Saved entries
....................

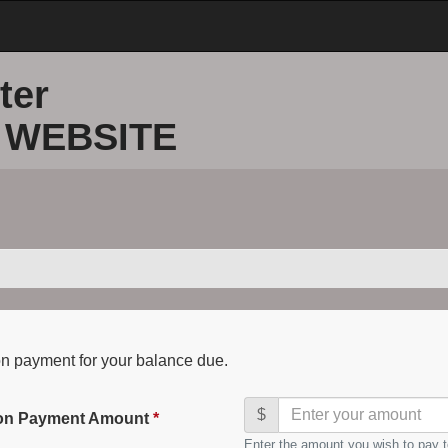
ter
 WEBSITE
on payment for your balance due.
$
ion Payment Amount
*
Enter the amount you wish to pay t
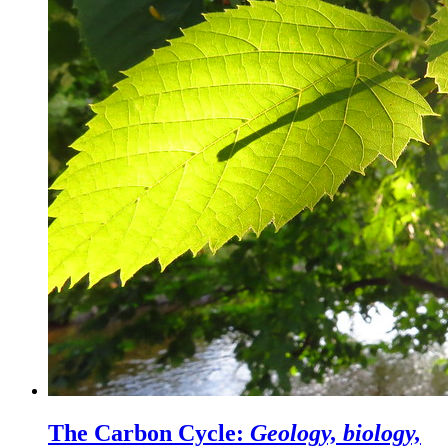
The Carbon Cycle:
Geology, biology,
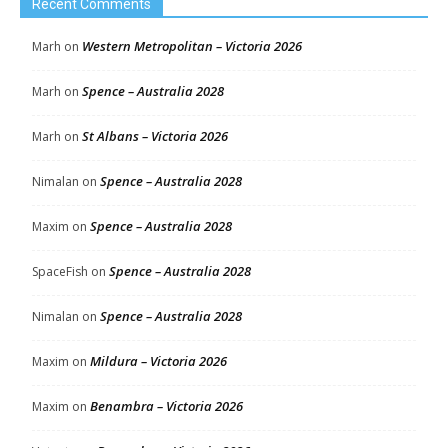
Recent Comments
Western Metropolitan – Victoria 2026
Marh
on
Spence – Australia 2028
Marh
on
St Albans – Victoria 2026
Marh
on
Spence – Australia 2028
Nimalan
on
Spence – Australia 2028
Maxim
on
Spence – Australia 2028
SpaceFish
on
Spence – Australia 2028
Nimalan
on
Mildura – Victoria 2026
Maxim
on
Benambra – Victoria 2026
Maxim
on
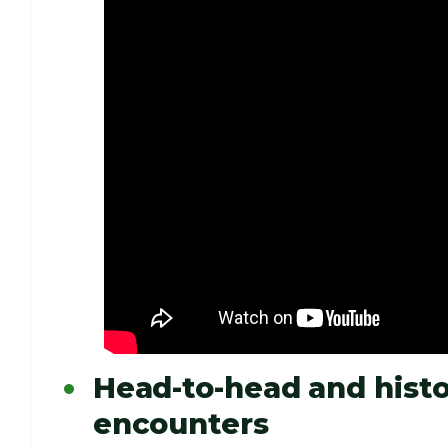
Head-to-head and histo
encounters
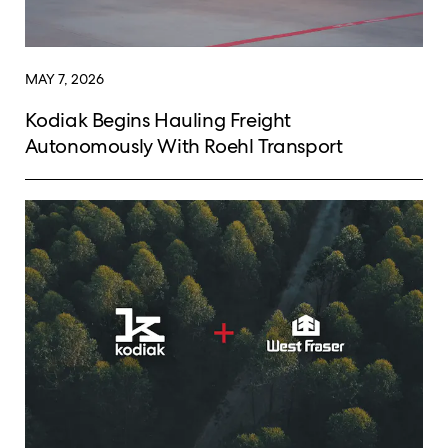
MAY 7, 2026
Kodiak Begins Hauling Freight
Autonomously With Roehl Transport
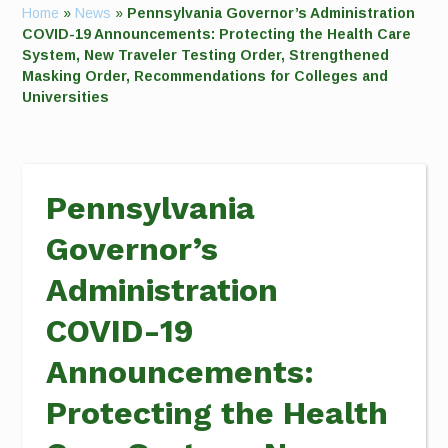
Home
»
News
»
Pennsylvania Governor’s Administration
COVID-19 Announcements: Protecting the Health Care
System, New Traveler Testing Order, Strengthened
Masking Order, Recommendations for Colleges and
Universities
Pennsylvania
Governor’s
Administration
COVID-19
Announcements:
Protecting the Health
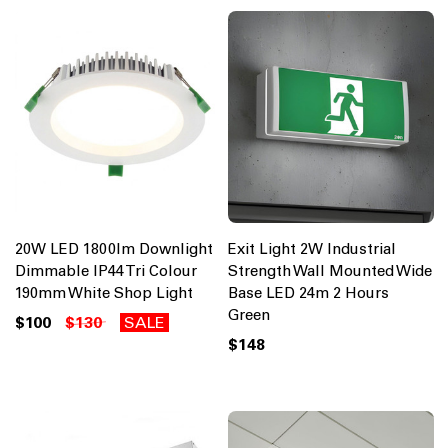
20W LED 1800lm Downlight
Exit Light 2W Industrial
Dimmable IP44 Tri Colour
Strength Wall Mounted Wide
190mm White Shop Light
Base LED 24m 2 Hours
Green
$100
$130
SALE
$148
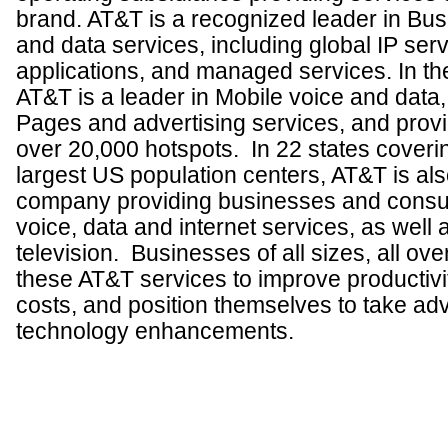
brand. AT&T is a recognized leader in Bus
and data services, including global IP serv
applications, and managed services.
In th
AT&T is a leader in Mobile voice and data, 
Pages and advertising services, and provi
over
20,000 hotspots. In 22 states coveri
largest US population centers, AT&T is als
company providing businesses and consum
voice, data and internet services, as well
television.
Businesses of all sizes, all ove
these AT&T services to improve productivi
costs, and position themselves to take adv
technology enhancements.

....................

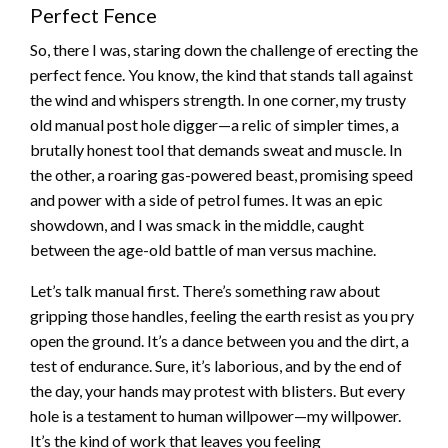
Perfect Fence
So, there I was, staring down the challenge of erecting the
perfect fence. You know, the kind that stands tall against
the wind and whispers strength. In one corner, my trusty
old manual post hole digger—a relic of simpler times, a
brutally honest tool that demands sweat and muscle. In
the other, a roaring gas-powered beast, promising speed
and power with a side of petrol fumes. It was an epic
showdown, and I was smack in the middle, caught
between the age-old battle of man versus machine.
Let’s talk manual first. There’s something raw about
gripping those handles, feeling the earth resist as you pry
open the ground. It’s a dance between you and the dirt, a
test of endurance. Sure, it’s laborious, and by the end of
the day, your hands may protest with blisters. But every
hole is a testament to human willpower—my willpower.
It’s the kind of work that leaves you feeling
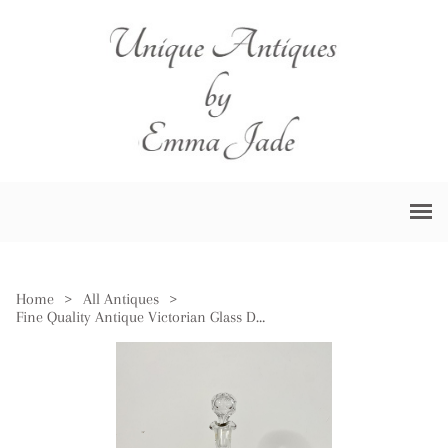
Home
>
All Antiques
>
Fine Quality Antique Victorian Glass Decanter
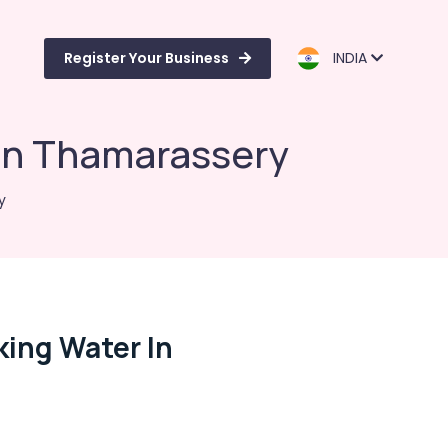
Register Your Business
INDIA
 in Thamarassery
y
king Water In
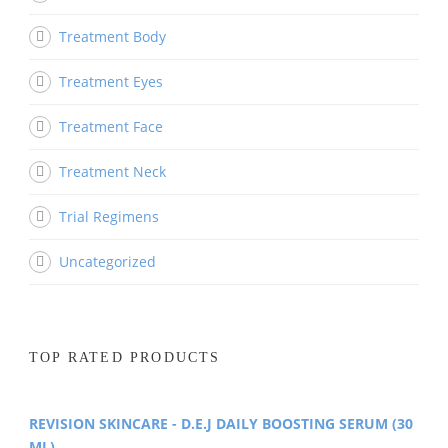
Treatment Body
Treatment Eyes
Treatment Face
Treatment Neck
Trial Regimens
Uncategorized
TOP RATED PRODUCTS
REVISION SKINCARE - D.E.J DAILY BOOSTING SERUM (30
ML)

....................

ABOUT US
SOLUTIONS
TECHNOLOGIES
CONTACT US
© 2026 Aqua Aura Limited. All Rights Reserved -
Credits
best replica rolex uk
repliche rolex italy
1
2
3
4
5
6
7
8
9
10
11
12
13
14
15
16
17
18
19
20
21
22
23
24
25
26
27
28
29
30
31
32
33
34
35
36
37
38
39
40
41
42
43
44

....................

> What you need to do
In the records above, find the line with "So, there I"; write out exactly that line and each one after it, stopping after the line with "old manual post".

> Exercise response
So, there I was, staring down the challenge of erecting the
perfect fence. You know, the kind that stands tall against
the wind and whispers strength. In one corner, my trusty
old manual post hole digger—a relic of simpler times, a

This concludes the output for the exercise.